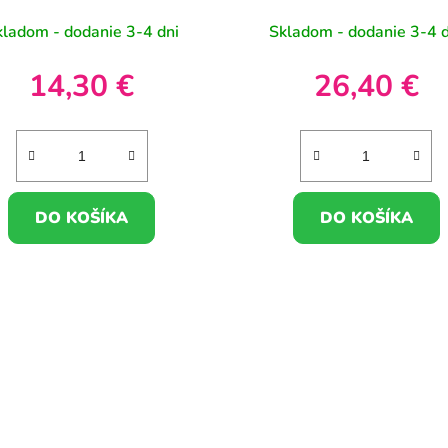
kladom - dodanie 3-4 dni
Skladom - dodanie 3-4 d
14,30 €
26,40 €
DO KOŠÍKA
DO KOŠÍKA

::::::::::

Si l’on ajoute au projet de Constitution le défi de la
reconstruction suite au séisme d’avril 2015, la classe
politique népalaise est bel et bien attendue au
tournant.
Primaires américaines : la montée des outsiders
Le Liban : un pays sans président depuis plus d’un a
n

::::::::::

Description of the task:
Work through the records line by line, and once you reach the final line, report only how many held "dodanie".

Solution:
2